◆ **Exercise instructions**:
Each line of the data must be written out again verbatim; no image belongs in the copy.
━━━━━ Provided data ━━━━━
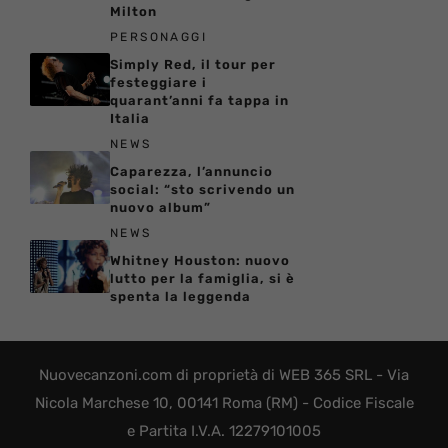
Milton
PERSONAGGI
Simply Red, il tour per
festeggiare i
quarant’anni fa tappa in
Italia
NEWS
Caparezza, l’annuncio
social: “sto scrivendo un
nuovo album”
NEWS
Whitney Houston: nuovo
lutto per la famiglia, si è
spenta la leggenda
Nuovecanzoni.com di proprietà di WEB 365 SRL - Via
Nicola Marchese 10, 00141 Roma (RM) - Codice Fiscale
e Partita I.V.A. 12279101005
━━━━━
◆ **Worked solution**:
Milton
PERSONAGGI
Simply Red, il tour per
festeggiare i
quarant’anni fa tappa in
Italia
NEWS
Caparezza, l’annuncio
social: “sto scrivendo un
nuovo album”
NEWS
Whitney Houston: nuovo
lutto per la famiglia, si è
spenta la leggenda
Nuovecanzoni.com di proprietà di WEB 365 SRL - Via
Nicola Marchese 10, 00141 Roma (RM) - Codice Fiscale
e Partita I.V.A. 12279101005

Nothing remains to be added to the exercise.